MIT Reactor

Inputs: Control rod heights (\(cm\))

Outputs: Pin power (\(W\))

The MIT reactor data set represents the institution’s light-water-cooled 6 MW thermal power reactor. The figure below shows the core contains 22 fuel elements, 5 locations for in-core experiments, with 6 control blades surrounding them. The data set is used to find a relationship between the 6 control blade heights and the power produced by the 22 fuel elements in the core. Therefore, the data set is constructed by perturbing the depths of the control blades in the reactor. The corresponding output results in the power levels for each of the 22 fuel elements. The data was generated using Monte Carlo simulation by the MCNP code, where the data set size includes 1000 simulations/samples [1]. The goal is to use pyMAISE to build, tune, and compare various ML models’ performance in predicting the core power distribution based on the control blade insertion depth.

[26]:

import pyMAISE as mai
import time
import matplotlib.pyplot as plt
import pandas as pd
import numpy as np
import cv2
from scipy.stats import uniform, randint
from sklearn.model_selection import ShuffleSplit

# Plot settings
matplotlib_settings = {
    "font.size": 14,
    "legend.fontsize": 12,
}
plt.rcParams.update(**matplotlib_settings)

pyMAISE Initialization

Starting any pyMAISE job requires initialization, this includes the definition of global settings used throughout pyMAISE. These settings include:

verbosity: How much pyMAISE outputs to the terminal.
random_state: Some models use pseudo random algorithms during training. To create the same models every run, random_state must be defined.
test_size: Defines the fraction of the data used for model testing.
num_configs_saved: Of the large number of hyper-parameter configurations, only the top num_configs_saved are returned.

A dictionary of these settings are then passed to the settings class of pyMAISE during initialization. In this instance the defaults of pyMAISE are used so nothing is passed to settings.init().

[8]:

global_settings = mai.settings.init()

Data Loading and Pre-Processing

pyMAISE comes with several benchmarking data sets with this MIT reactor data set. Each data set has its own loading function which returns a PreProcessor object with the data loaded. For personal data, initialize the PreProcessor with the following

preprocessor = mai.PreProcessor("path/to/data.csv", slice(0, x), slice(x, y))

for one file with both inputs and outputs. Here x defines the beginning of the outputs and y defines the end \(+1\) position of the outputs of the data set. For data with inputs and outputs in seperate files use the following

preprocessor = mai.PreProcessor(["path/to/input.csv", "path/to/output.csv"]).

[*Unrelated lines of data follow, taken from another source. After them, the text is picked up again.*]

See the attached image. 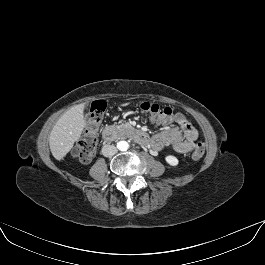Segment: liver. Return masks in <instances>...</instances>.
<instances>
[{
  "label": "liver",
  "instance_id": "liver-1",
  "mask_svg": "<svg viewBox=\"0 0 265 265\" xmlns=\"http://www.w3.org/2000/svg\"><path fill=\"white\" fill-rule=\"evenodd\" d=\"M83 110V104L70 108L53 126L49 135V146L56 160H61L79 140L85 126Z\"/></svg>",
  "mask_w": 265,
  "mask_h": 265
}]
</instances>
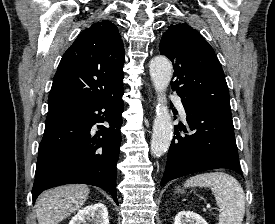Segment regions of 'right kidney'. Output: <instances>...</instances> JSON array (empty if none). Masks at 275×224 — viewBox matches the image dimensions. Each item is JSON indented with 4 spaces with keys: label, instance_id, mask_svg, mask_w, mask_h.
Listing matches in <instances>:
<instances>
[{
    "label": "right kidney",
    "instance_id": "obj_1",
    "mask_svg": "<svg viewBox=\"0 0 275 224\" xmlns=\"http://www.w3.org/2000/svg\"><path fill=\"white\" fill-rule=\"evenodd\" d=\"M109 224L107 207L102 203L89 205L81 210L71 219L69 224Z\"/></svg>",
    "mask_w": 275,
    "mask_h": 224
}]
</instances>
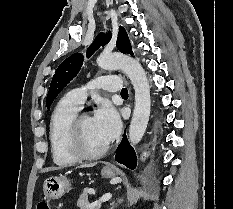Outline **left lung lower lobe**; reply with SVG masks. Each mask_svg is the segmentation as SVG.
I'll list each match as a JSON object with an SVG mask.
<instances>
[{
	"instance_id": "left-lung-lower-lobe-1",
	"label": "left lung lower lobe",
	"mask_w": 233,
	"mask_h": 209,
	"mask_svg": "<svg viewBox=\"0 0 233 209\" xmlns=\"http://www.w3.org/2000/svg\"><path fill=\"white\" fill-rule=\"evenodd\" d=\"M115 160L132 170L136 167V155L126 136L123 137V140L117 149Z\"/></svg>"
}]
</instances>
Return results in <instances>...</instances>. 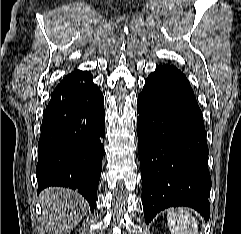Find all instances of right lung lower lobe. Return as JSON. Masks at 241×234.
<instances>
[{"label":"right lung lower lobe","instance_id":"right-lung-lower-lobe-1","mask_svg":"<svg viewBox=\"0 0 241 234\" xmlns=\"http://www.w3.org/2000/svg\"><path fill=\"white\" fill-rule=\"evenodd\" d=\"M104 98L90 72L77 70L57 85L44 111L38 142V192L62 186L94 210L102 170Z\"/></svg>","mask_w":241,"mask_h":234}]
</instances>
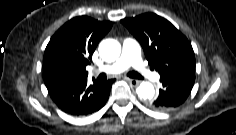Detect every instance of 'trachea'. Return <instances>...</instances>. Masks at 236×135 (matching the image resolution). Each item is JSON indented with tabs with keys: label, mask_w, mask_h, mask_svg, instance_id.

As stated the MIT reactor data set has a provided loading function, load_MITR().

[9]:

preprocessor = mai.load_MITR()

The MIT reactor data set has 6 inputs; one for each control rod position:

[10]:

preprocessor.inputs.head()

[10]:

	CR1	CR2	CR3	CR4	CR5	CR6
0	25.959917	22.949372	20.853175	24.669168	20.481047	25.357266
1	21.753868	25.360626	20.588530	20.110872	27.467110	25.816585
2	27.429199	23.570180	27.596307	26.390445	23.996037	24.611822
3	21.788159	24.289480	25.195061	23.462239	25.314196	21.665092
4	20.651764	26.309493	24.645944	25.897686	23.748592	26.946972

and 22 fuel element power outputs:

[11]:

preprocessor.outputs.head()

[11]:

	A-2	B-1	B-2	B-4	B-5	B-7	B-8	C-1	C-2	C-3	...	C-6	C-7	C-8	C-9	C-10	C-11	C-12	C-13	C-14	C-15
0	25930.916138	22958.314941	21725.516357	22799.333618	21815.979675	22785.586487	21279.806152	18421.966827	18484.818298	18886.733154	...	18784.499451	18171.291687	18604.801849	18593.999756	19458.648743	18113.577637	17390.992249	17912.014526	18207.042603	19089.969421
1	25883.078125	22856.061951	21602.108765	22721.063293	21698.868164	22916.184875	21447.282837	17945.424408	17894.501221	18588.017639	...	18727.330261	18035.394409	18114.253510	18005.816956	19148.114197	18807.224915	18331.525757	18699.555573	18381.290527	19052.587830
2	25672.208252	22584.910950	21419.950256	22721.304749	21802.134827	22572.159546	20975.878662	18184.984711	18316.332275	18761.267548	...	19440.091980	18987.642334	19354.132843	18791.702271	19605.605347	18351.250732	17572.990784	17878.914185	17831.210449	18702.889954
3	25897.859375	22661.180420	21529.638977	22943.255249	21972.662415	22834.193054	21179.314453	17646.767395	17705.476135	18429.696381	...	19395.144714	18863.283508	19052.659454	18591.373230	19532.076660	18663.584961	17934.262787	17923.863403	17608.497009	18401.561340
4	25761.079712	22576.364319	21405.163879	22783.927185	21851.152466	22721.955627	21140.955383	17564.821411	17507.742371	18373.703308	...	19245.952881	18686.140686	19088.561737	18763.566223	19647.963135	18462.088745	17718.471191	18201.529053	18189.525635	18834.598328

5 rows × 22 columns

To get a better understanding of this data set lets plot a correlation matrix of the data.

[12]:

fig, ax = plt.subplots(figsize=(15,10))
fig, ax = preprocessor.correlation_matrix(fig=fig, ax=ax)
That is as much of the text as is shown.